TASK REQUIREMENTS
Pull every line that includes the word "睡眠阶段" from the data.

DATA LISTING

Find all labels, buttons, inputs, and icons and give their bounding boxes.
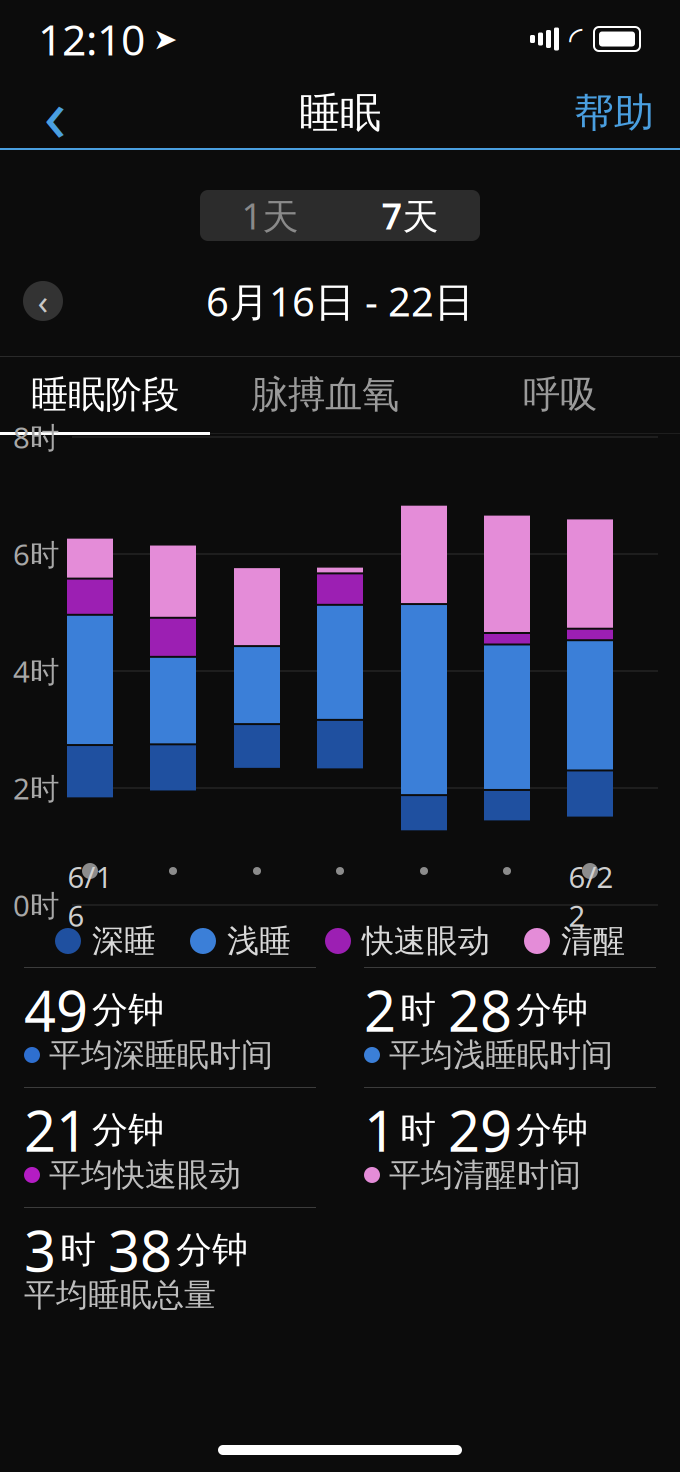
staticText: 清醒 [561, 921, 625, 961]
staticText: ‹ [44, 63, 66, 163]
button[interactable]: 帮助 [568, 78, 660, 148]
staticText: 6/16 [68, 857, 112, 935]
staticText: ‹ [38, 278, 48, 324]
staticText: 38 [108, 1213, 172, 1287]
staticText: 3 [24, 1213, 56, 1287]
button[interactable]: 7天 [340, 190, 480, 241]
staticText: 2时 [13, 768, 59, 808]
staticText: 呼吸 [523, 372, 597, 418]
staticText: 6月16日 - 22日 [206, 274, 474, 328]
staticText: ➤ [153, 22, 178, 56]
button[interactable]: 呼吸 [440, 357, 680, 432]
staticText: 分钟 [516, 1108, 588, 1152]
staticText: 49 [24, 973, 88, 1047]
staticText: 睡眠 [299, 88, 381, 138]
staticText: 1 [364, 1093, 396, 1167]
staticText: 7天 [382, 192, 438, 239]
staticText: 平均清醒时间 [389, 1155, 581, 1195]
button[interactable]: 脉搏血氧 [210, 357, 440, 432]
button[interactable]: 上一周 [23, 281, 63, 321]
staticText: 分钟 [92, 1108, 164, 1152]
staticText: 睡眠阶段 [31, 372, 179, 418]
staticText: 平均睡眠总量 [24, 1275, 216, 1315]
staticText: 4时 [13, 652, 59, 690]
staticText: 21 [24, 1093, 88, 1167]
staticText: 分钟 [516, 988, 588, 1032]
staticText: 6时 [13, 534, 59, 574]
button[interactable]: 1天 [200, 190, 340, 241]
staticText: 1天 [242, 192, 298, 239]
staticText: 0时 [13, 886, 59, 924]
staticText: 分钟 [92, 988, 164, 1032]
staticText: 快速眼动 [362, 921, 490, 961]
button[interactable]: 返回 [20, 78, 90, 148]
staticText: 2 [364, 973, 396, 1047]
staticText: ◜ [569, 19, 582, 59]
staticText: 帮助 [574, 88, 654, 138]
staticText: 时 [60, 1228, 96, 1272]
staticText: 时 [400, 988, 436, 1032]
staticText: 平均快速眼动 [49, 1155, 241, 1195]
staticText: 时 [400, 1108, 436, 1152]
button[interactable]: 睡眠阶段 [0, 357, 210, 432]
staticText: 深睡 [92, 921, 156, 961]
staticText: 6/22 [568, 857, 614, 935]
staticText: 脉搏血氧 [251, 372, 399, 418]
staticText: 分钟 [176, 1228, 248, 1272]
staticText: 28 [448, 973, 512, 1047]
staticText: 平均深睡眠时间 [49, 1035, 273, 1075]
staticText: 浅睡 [227, 921, 291, 961]
staticText: 8时 [13, 418, 59, 456]
staticText: 12:10 [38, 11, 145, 67]
staticText: 平均浅睡眠时间 [389, 1035, 613, 1075]
staticText: 29 [448, 1093, 512, 1167]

COMPLETED TASK
staticText: 睡眠阶段 [31, 372, 179, 418]
button[interactable]: 睡眠阶段 [0, 357, 210, 432]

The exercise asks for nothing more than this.